Mark Poster argues that "while there is no doubt that the Internet folds into existing social functions and extends them in new ways, translating the act of shopping, for example, into an electronic form, what are far more cogent as possible long term political effects of the Internet are the ways in which it institutes new social functions, ones that do not fit easily within those of characteristically modern organizations." 
Productive, social and political arrangements on the Internet tend to fail to fit into our ways of thinking: work is neither planned nor managed, nor viewed as "work" (in the sense of drugery) at all; relationships with other Hackers can be based purely on a common interest in a single technical problem, or on the kinds of frequent "meatworld" meetings we might normally associate with friendship; decision making processes seem to be neither democratic, technocratic nor meritocratic, yet they have aspects of all three.
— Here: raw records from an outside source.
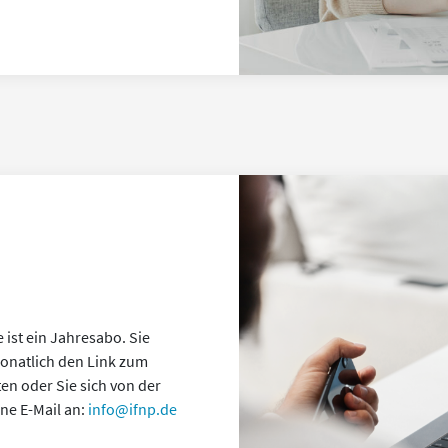
st ein Jahresabo. Sie
monatlich den Link zum
en oder Sie sich von der
ine E-Mail an:
info@ifnp.de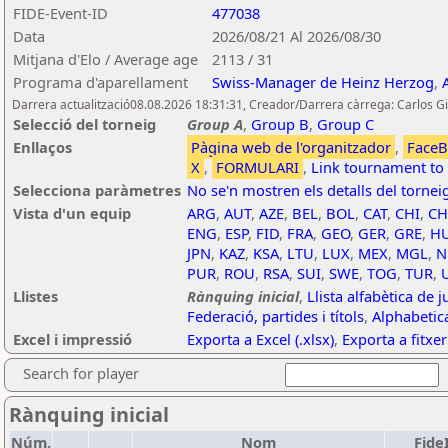
FIDE-Event-ID
477038
Data
2026/08/21 Al 2026/08/30
Mitjana d'Elo / Average age
2113 / 31
Programa d'aparellament
Swiss-Manager de Heinz Herzog
,
Darrera actualització08.08.2026 18:31:31, Creador/Darrera càrrega: Carlos
Selecció del torneig
Group A
,
Group B
,
Group C
Enllaços
Pàgina web de l'organitzador
,
Face
X
,
FORMULARI
,
Link tournament to
Selecciona paràmetres
No se'n mostren els detalls del tornei
Vista d'un equip
ARG
,
AUT
,
AZE
,
BEL
,
BOL
,
CAT
,
CHI
,
C
ENG
,
ESP
,
FID
,
FRA
,
GEO
,
GER
,
GRE
,
H
JPN
,
KAZ
,
KSA
,
LTU
,
LUX
,
MEX
,
MGL
,
N
PUR
,
ROU
,
RSA
,
SUI
,
SWE
,
TOG
,
TUR
,
Llistes
Rànquing inicial
,
Llista alfabètica de 
Federació, partides i títols
,
Alphabetica
Excel i impressió
Exporta a Excel (.xlsx)
,
Exporta a fitxe
Search for player
Rànquing inicial
Núm.
Nom
Fide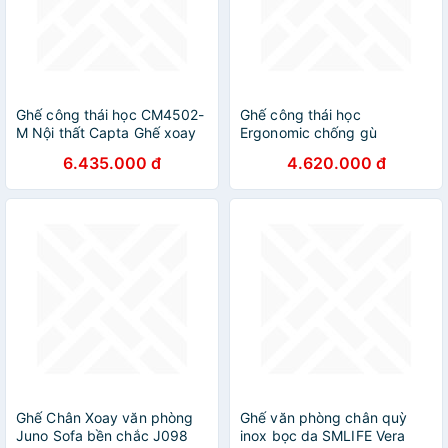
Ghế công thái học CM4502-
Ghế công thái học
M Nội thất Capta Ghế xoay
Ergonomic chống gù
văn phòng dành cho Giám
CR4335-M Nội thất Capta
6.435.000 đ
4.620.000 đ
đốc lưng và nệm lưới khung
Ghế văn phòng công thái
nhựa tay nhựa bọc da PU
học lưng lưới nệm lưới đen
có gác chân giá đỡ cột sống
tựa đầu lưng ghế nệm ghế
tay điều chỉnh được chân
ghế thép mạ chrome hcm
Ghế Chân Xoay văn phòng
Ghế văn phòng chân quỳ
Juno Sofa bền chắc J098
inox bọc da SMLIFE Vera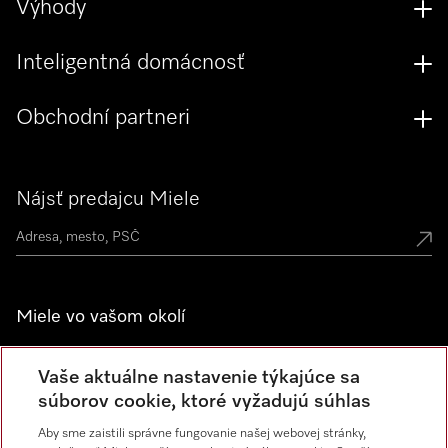
Výhody
Inteligentná domácnosť
Obchodní partneri
Nájsť predajcu Miele
Miele vo vašom okolí
Spoznajte predajne Miele
Vaše aktuálne nastavenie týkajúce sa
súborov cookie, ktoré vyžadujú súhlas
Newsletter
Aby sme zaistili správne fungovanie našej webovej stránky,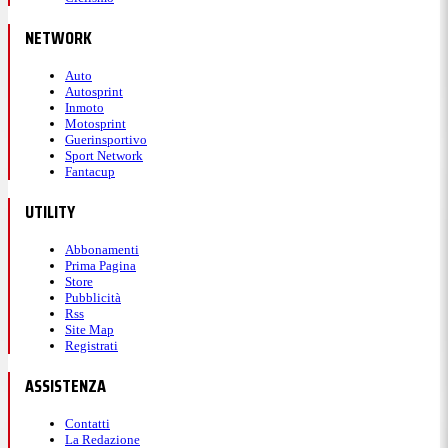
NETWORK
Auto
Autosprint
Inmoto
Motosprint
Guerinsportivo
Sport Network
Fantacup
UTILITY
Abbonamenti
Prima Pagina
Store
Pubblicità
Rss
Site Map
Registrati
ASSISTENZA
Contatti
La Redazione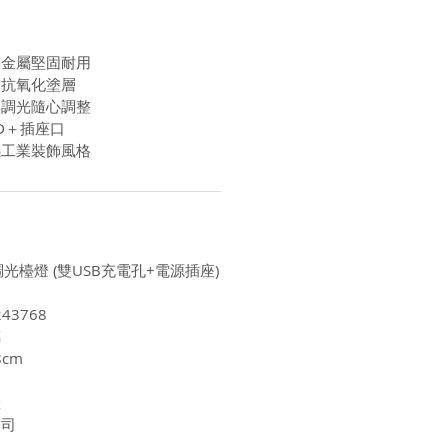
質金屬堅固耐用
銹抗氧化塗層
摸調光隨心調整
D＋插座口
感工業裝飾風格
調光檯燈 (雙USB充電孔+電源插座)
43768
璃
8cm
陸
公司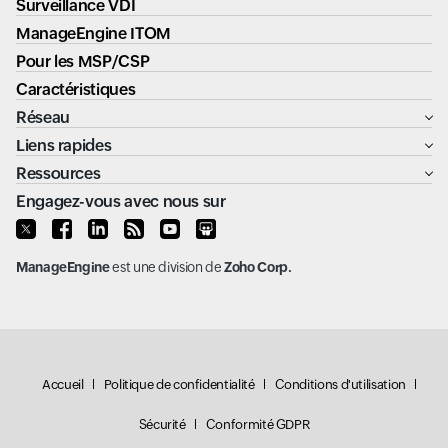
Surveillance VDI
ManageEngine ITOM
Pour les MSP/CSP
Caractéristiques
Réseau
Liens rapides
Ressources
Engagez-vous avec nous sur
ManageEngine
est une division de
Zoho Corp.
Accueil
Politique de confidentialité
Conditions d'utilisation
Sécurité
Conformité GDPR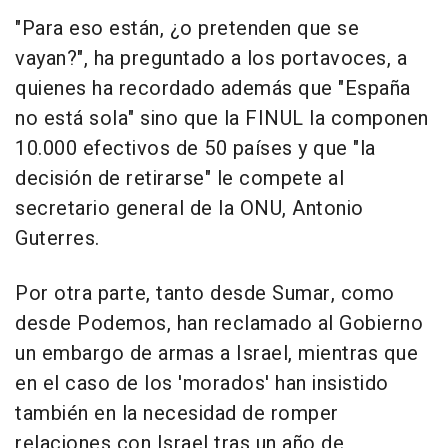
"Para eso están, ¿o pretenden que se
vayan?", ha preguntado a los portavoces, a
quienes ha recordado además que "España
no está sola" sino que la FINUL la componen
10.000 efectivos de 50 países y que "la
decisión de retirarse" le compete al
secretario general de la ONU, Antonio
Guterres.
Por otra parte, tanto desde Sumar, como
desde Podemos, han reclamado al Gobierno
un embargo de armas a Israel, mientras que
en el caso de los 'morados' han insistido
también en la necesidad de romper
relaciones con Israel tras un año de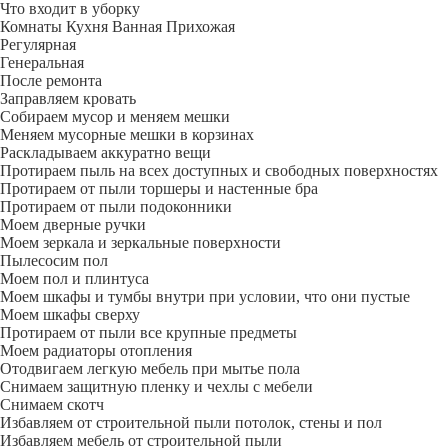
Что входит в уборку
Регу­лярная
Гене­ральная
После ремонта
Заправляем кровать
Собираем мусор и меняем мешки
Меняем мусорные мешки в корзинах
Раскладываем аккуратно вещи
Протираем пыль на всех доступных и свободных поверхностях
Протираем от пыли торшеры и настенные бра
Протираем от пыли подоконники
Моем дверные ручки
Моем зеркала и зеркальные поверхности
Пылесосим пол
Моем пол и плинтуса
Моем шкафы и тумбы внутри при условии, что они пустые
Моем шкафы сверху
Протираем от пыли все крупные предметы
Моем радиаторы отопления
Отодвигаем легкую мебель при мытье пола
Снимаем защитную пленку и чехлы с мебели
Снимаем скотч
Избавляем от строительной пыли потолок, стены и пол
Избавляем мебель от строительной пыли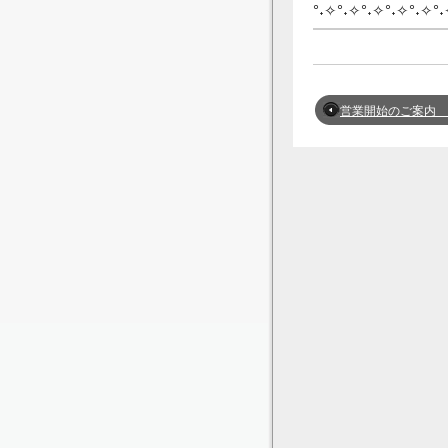
°˖✧°˖✧°˖✧°˖✧°˖✧°
営業開始のご案内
So should we avoid thinking of the Internet, and in particular Hackers, as merely an extension of life spaces and practices that already exist? The argument, in other words, is not that the Internet, as a cyberspace, is the significant thing (a new space in which traditional practices can unfold freely), but that the Internet is a manifestation of different life practices that create the space (the Internet) in which they can unfold freely. The Internet as a life space has no special significance unless it evolves according to its founding life principles, i.e. the Hacker Ethic. So the study of the positive aspects of the Internet is in fact the study of the Hacker Ethic, equivalent to the psychologist studying behaviour to determine the nature of the mind.